Bernard Dansereau et Annie Piérard ont également mobilisé pendant quatre ans un bataillon de collaborateurs pour écrire Toute la vérité – recherchistes, avocats, juges, policiers, psychiatres, journalistes judiciaires. En tout, une soixantaine de personnes se sont assurées de la crédibilité des intrigues et de la justesse des termes de droit et des procédures à la cour. Aujourd’hui, c’est tout juste si les auteurs ne connaissent pas le Code criminel par cœur.

«Notre devoir est de divertir les gens avec de bonnes histoires, pas de faire du documentaire. Mais ça me fait tiquer quand on laisse passer des erreurs sous prétexte que “c’est juste un show”. Il faut présenter un récit plausible.»

Une préoccupation que partage le chroniqueur sportif Réjean Tremblay, un des pionniers des séries à caractère professionnel au Québec avec Lance et compte, diffusée pour la première fois en 1986. «À mes yeux, il est essentiel qu’en regardant une de mes séries – Urgence, par exemple –, le cardiologue et le concierge d’un hôpital puissent dire que j’ai bien compris leur travail.»

L’auteur, qui a aussi campé ses intrigues dans les milieux de la presse écrite (Scoop), de la télévision (Réseaux) et des casinos (Casino), ne lésine pas sur la recherche avant d’accoucher d’un scénario. «Pour Casino, j’ai visité de fond en comble un nombre incalculable de casinos, rencontré des croupiers, lunché deux fois par mois pendant deux ans avec une amie vietnamienne pour comprendre sa culture [les Vietnamiens sont très impliqués dans le milieu du jeu]. Quand je planchais sur Urgence, j’ai assisté à des opérations à cœur ouvert; j’ai même interviewé le ministre de la Santé de l’époque, Jean Rochon, afin de saisir le virage ambulatoire.»

Méli-mélo

À cette fastidieuse collecte de cas vécus et de notions techniques succède l’écriture, où l’auteur s’amuse à transformer la réalité en fable. «L’important n’est pas que ce soit vrai, mais vraisemblable», note Réjean Tremblay.

Mais par une coïncidence étrange, il arrive que des éléments tout droit sortis de l’imagination des scénaristes se produisent après coup dans la vraie vie.

Michèle Bazin a un sac rempli d’anecdotes à ce sujet. Cette professionnelle des communications a notamment scénarisé la série Monsieur le ministre avec Solange Chaput-Rolland (1982-1986). «Les auteurs ont peut-être une sensibilité exacerbée qui leur permet de capter l’air du temps. Dans Monsieur le ministre, Solange et moi avions introduit un ministère de la Famille et une loi contre le tabagisme dans les espaces publics avant même qu’ils soient créés!»

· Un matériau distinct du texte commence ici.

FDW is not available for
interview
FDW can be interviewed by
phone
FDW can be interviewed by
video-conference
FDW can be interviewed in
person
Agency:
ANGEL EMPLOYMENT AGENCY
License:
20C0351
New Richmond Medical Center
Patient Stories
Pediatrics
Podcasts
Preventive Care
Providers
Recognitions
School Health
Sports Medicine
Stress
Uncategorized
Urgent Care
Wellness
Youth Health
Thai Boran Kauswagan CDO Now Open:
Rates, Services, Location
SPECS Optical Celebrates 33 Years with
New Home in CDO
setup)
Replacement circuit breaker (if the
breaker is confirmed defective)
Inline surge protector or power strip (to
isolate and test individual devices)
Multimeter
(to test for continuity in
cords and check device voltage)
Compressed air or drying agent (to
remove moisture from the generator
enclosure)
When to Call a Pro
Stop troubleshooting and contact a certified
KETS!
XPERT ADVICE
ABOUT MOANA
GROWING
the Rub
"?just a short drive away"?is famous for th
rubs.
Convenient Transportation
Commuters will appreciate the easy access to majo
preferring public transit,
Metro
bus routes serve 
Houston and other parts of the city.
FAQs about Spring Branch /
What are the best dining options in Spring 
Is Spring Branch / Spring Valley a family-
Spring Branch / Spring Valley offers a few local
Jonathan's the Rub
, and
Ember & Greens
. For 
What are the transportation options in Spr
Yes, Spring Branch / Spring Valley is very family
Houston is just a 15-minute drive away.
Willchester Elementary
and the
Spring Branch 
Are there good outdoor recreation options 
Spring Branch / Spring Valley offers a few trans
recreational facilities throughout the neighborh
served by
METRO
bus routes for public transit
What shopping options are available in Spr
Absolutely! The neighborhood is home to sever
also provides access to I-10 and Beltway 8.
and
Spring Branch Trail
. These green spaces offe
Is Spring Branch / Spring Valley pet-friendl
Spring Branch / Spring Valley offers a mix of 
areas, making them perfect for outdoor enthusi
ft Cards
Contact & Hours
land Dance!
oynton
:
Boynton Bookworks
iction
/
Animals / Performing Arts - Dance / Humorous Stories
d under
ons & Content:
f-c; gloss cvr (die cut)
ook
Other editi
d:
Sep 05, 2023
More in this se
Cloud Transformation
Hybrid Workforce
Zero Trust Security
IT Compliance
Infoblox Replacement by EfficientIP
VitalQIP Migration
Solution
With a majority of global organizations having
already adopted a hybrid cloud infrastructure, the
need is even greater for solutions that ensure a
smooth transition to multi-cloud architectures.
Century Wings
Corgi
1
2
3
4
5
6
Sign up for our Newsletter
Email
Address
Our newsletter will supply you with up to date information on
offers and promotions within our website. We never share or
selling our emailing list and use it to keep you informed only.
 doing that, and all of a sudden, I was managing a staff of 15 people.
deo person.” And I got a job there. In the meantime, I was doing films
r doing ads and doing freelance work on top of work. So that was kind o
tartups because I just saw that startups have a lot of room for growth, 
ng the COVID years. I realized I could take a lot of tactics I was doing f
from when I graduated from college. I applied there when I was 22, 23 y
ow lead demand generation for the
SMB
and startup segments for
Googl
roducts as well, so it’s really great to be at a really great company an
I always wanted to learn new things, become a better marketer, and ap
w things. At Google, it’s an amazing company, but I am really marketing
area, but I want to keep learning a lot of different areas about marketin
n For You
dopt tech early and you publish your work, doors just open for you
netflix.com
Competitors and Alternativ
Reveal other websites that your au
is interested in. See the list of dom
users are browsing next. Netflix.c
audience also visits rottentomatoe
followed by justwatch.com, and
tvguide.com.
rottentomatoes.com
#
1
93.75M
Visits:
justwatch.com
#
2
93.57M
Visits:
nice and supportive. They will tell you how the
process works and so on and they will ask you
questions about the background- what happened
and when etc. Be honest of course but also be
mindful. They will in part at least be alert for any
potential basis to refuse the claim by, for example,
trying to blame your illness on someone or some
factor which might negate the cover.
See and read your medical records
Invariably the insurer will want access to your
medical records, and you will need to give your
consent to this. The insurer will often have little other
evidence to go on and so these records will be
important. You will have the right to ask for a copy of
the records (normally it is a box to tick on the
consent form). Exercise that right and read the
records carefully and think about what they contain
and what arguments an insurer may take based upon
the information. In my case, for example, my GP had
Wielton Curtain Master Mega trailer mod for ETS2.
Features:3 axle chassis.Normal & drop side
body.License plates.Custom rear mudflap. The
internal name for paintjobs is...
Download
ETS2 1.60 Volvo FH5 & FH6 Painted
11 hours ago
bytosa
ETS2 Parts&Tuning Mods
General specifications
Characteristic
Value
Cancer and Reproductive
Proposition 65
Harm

Un jour, elle a voulu intégrer à la série un personnage de ministre qui commettait un vol. Les réalisatrices ont refusé : elles trouvaient son histoire tirée par les cheveux. Quelques mois plus tard, Claude Charron, alors ministre sous le gouvernement de René Lévesque, volait un veston chez Eaton…

«Les auteurs ont moins d’imagination que la réalité, remarque Michèle Bazin. Par exemple, je n’aurais jamais osé mettre en scène une liaison entre deux députés appartenant à des partis politiques différents. Pour moi, c’était inconcevable. C’est pourtant ce qui est arrivé à la ministre libérale Nathalie Normandeau et au député adéquiste François Bonnardel.» Qui se sont séparés depuis…

Des tumultes amoureux dignes d’une télésérie, quoi!